What makes Chris Wilder special? Adam Bate speaks to players who have worked with the Sheffield United boss at each of his previous clubs to chart his journey from Sunday league to Premier League
If anyone was labouring under the misapprehension that Chris Wilder and his Sheffield United team are just happy to be in the Premier League, the manager has done plenty to dispel that notion in the opening months of the campaign. It is not just the victories over Crystal Palace and Everton that have done that but the reaction to the defeats too.
It was reported that during half-time of the home loss against Leicester in August, Sheffield United's first of the season, Wilder tore into his team in the dressing room. What did not make the newspapers is that he also tore off his own top in the process. It is a tale that hints at the old-school motivational techniques of a man who has had to fight his way to the top..
"When he goes he goes," his old pal John Beresford tells Sky Sports. "He just does not stand for any nonsense. I was chuckling when I heard that rant of his when he was asked about his players working hard. I have heard that one before. That's your remit. It's non-negotiable. He expects you to give everything. He is looking for the quality that goes with it."
Beresford, the former Newcastle United left-back in Kevin Keegan's famous team of entertainers, knows Wilder's managerial methods better than most. He was there at the very start of the journey. A fellow Sheffield lad, their paths diverged as youngsters before becoming drinking buddies again in their retirement. Not that Beresford's lasted very long.
Wilder was making his first forays into coaching at the time with Bradway, a Sunday league team in the Steel City. He has since confessed to picking the team in the nightclub on the Saturday night before the game and in Beresford's case that was where he did his recruitment too. Wilder was soon attempting to coax his old friend into making a return.
But what was the reply?
"I thought he was joking but he told me I would love it," says Beresford.

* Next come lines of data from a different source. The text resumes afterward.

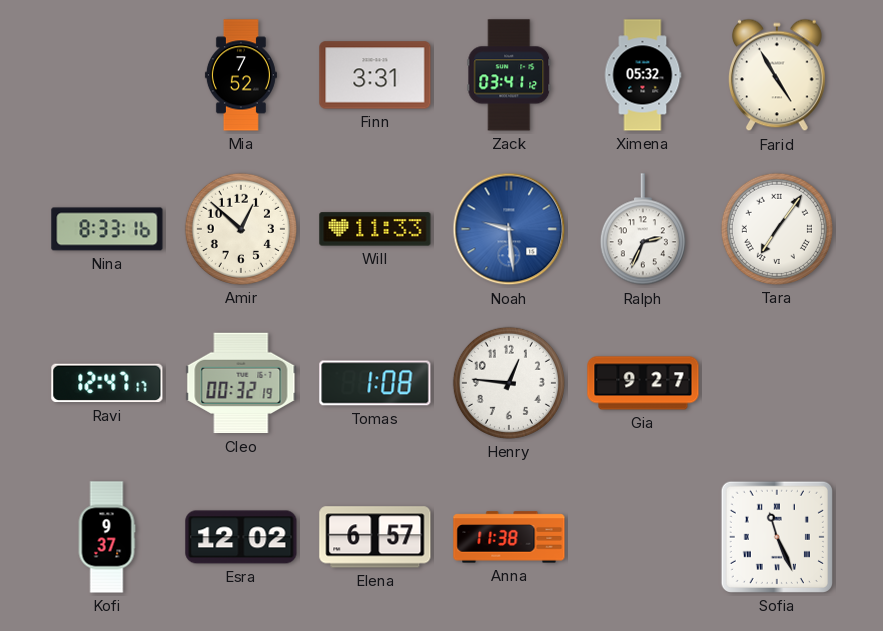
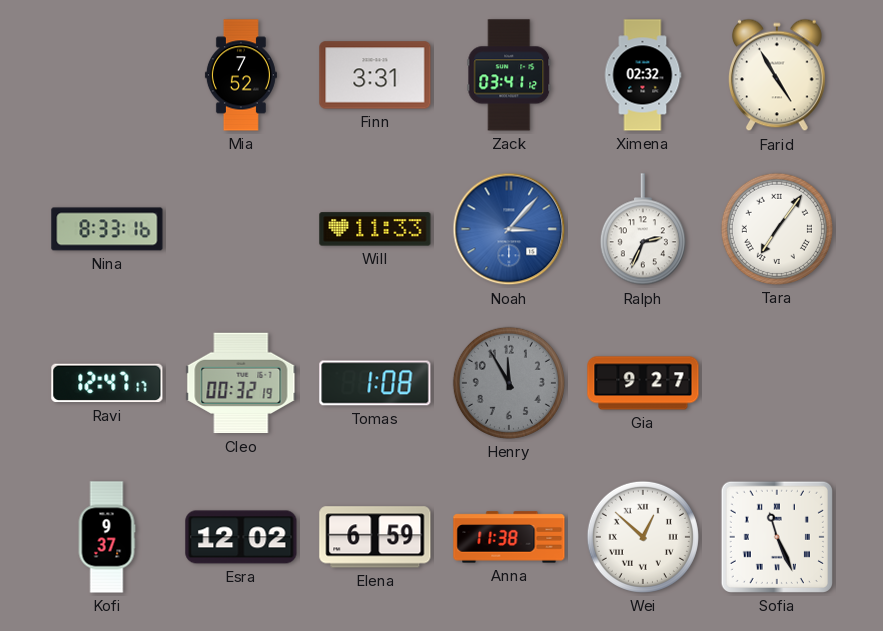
Ximena: 05:32 -> 02:32
Amir: 12:52 -> none
Noah: 9:29 -> 3:07
Henry: 12:46 -> 11:55
Henry dial: white -> grey
Elena: 6:57 -> 6:59
Wei: none -> 12:52
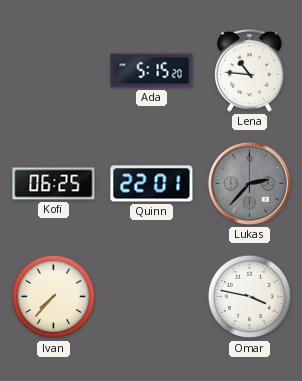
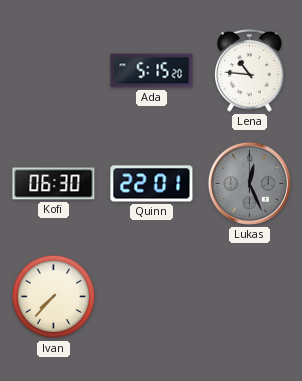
Kofi: 06:25 -> 06:30
Lukas: 2:37 -> 12:26
Omar: 3:47 -> none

"I turned up the following week and it was fantastic. He got a decent team together. There were a couple of weeks where I was a bit of a diva. I would turn up for these away games and say: 'I can't play on that, my knees won't take it'. But our pitches were really good, to be fair. Most of the lads were Blades fans and we even played in the Sheffield United kit."
Beresford went on to follow Wilder to Alfreton and then Halifax Town as his coaching career really began to progress. Even back then, there were signs of the success that was to come.
"From the very start, you could see that Chris was destined to become a top manager," he adds. "He had no money so he kept things quite simple but he always knew how to deal with players. The man-management side of it was second to none with him. He knew when players needed a cuddle and he knew when they needed a rollicking.
"The big thing about him is that camaraderie between the players. I was lucky enough to play under Kevin Keegan and he was a brilliant man-manager. I think Chris is similar. If there is a difference between the two it's the experience that Chris has now got to fall back on. Kevin didn't have that when it started to go wrong for him and he could not adapt.
"I think that's what has made Chris. The experience of doing it down there has helped him. He has learned from that. It doesn't matter what level it is, it's about learning how to make a difference from the touchline - isolating the weakest player, getting your best player on the ball in space. He has done it at every level and he just adapts no matter what."
The need to adapt became more pressing at Oxford United in 2010 when Wilder won promotion to the Football League for the first time. It was here that he demonstrated the nuance that accompanies his no-nonsense approach. He surrounded himself with quality coaches and was not afraid to take a more collegiate approach, seeking the advice of others.
Michael Duberry was at the tail end of his career when he signed for Oxford the following summer. The former Chelsea and Leeds centre-back, a man with more than a decade of Premier League experience working under coaches such as Glenn Hoddle, Ruud Gullit, Gianluca Vialli and Terry Venables, was nevertheless impressed by Wilder's approach.
There were no attempts to convert him into an overlapping centre-back - "if he had got hold of me 15 years earlier he might have tried it!" - but there was an openness to his style.
"He knew the old school in terms of the hairdryer and the discipline side of it but he was entering the new school as well because he knew what modern players are like and how you can lose them if you are just one way all the time," Duberry tells Sky Sports.